The data =>
***

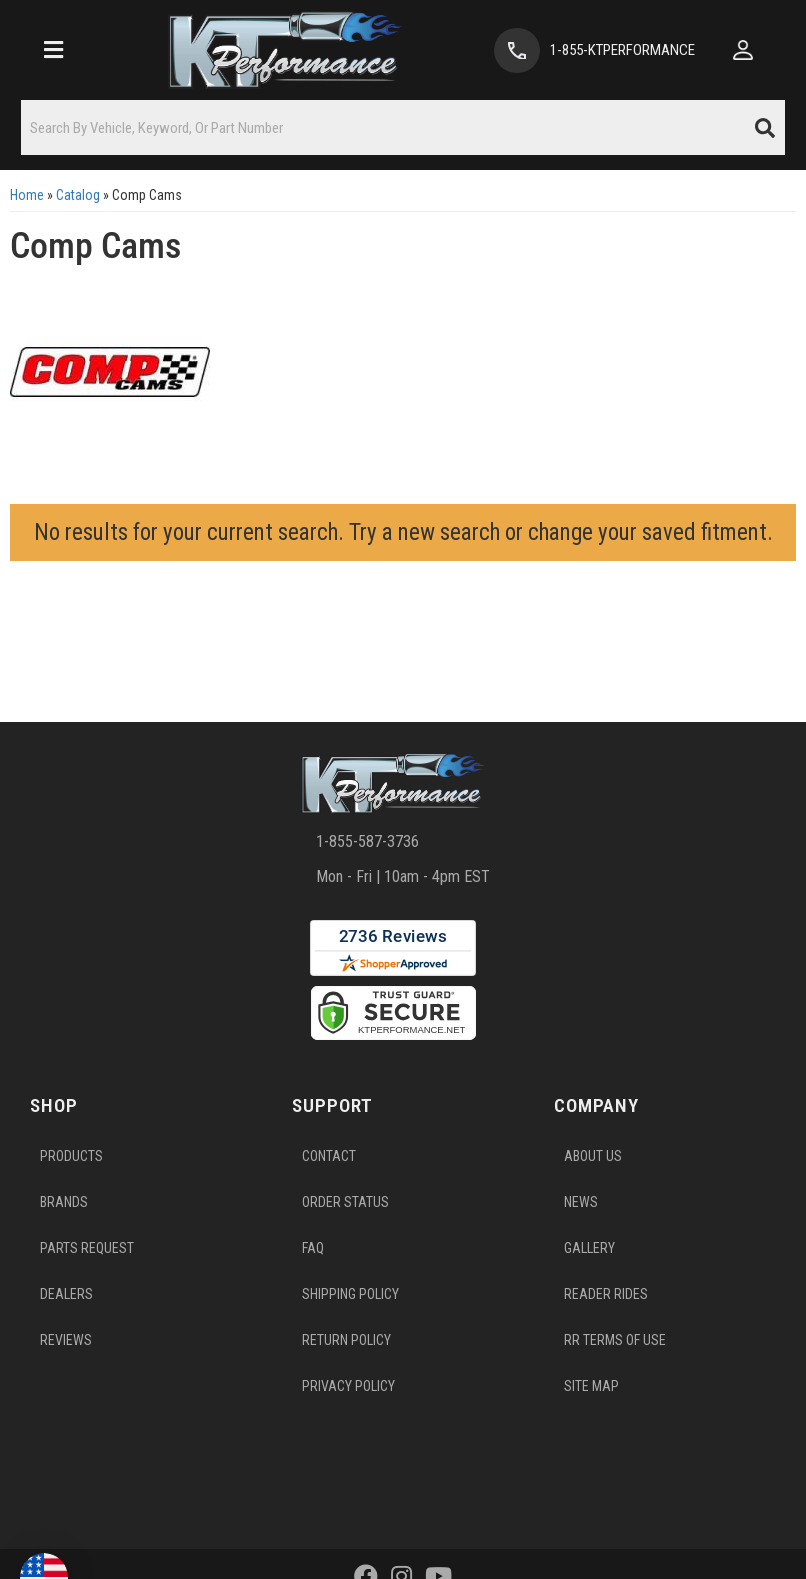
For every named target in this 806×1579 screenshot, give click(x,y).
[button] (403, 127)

***

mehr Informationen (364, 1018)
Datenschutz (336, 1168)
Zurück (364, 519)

***

Requirement => Only the lines above from the line containing "For every named" through the line containing "[button] (403, 127)" should be retyped, exactly and with both ends included.

Output =>
For every named target in this 806×1579 screenshot, give click(x,y).
[button] (403, 127)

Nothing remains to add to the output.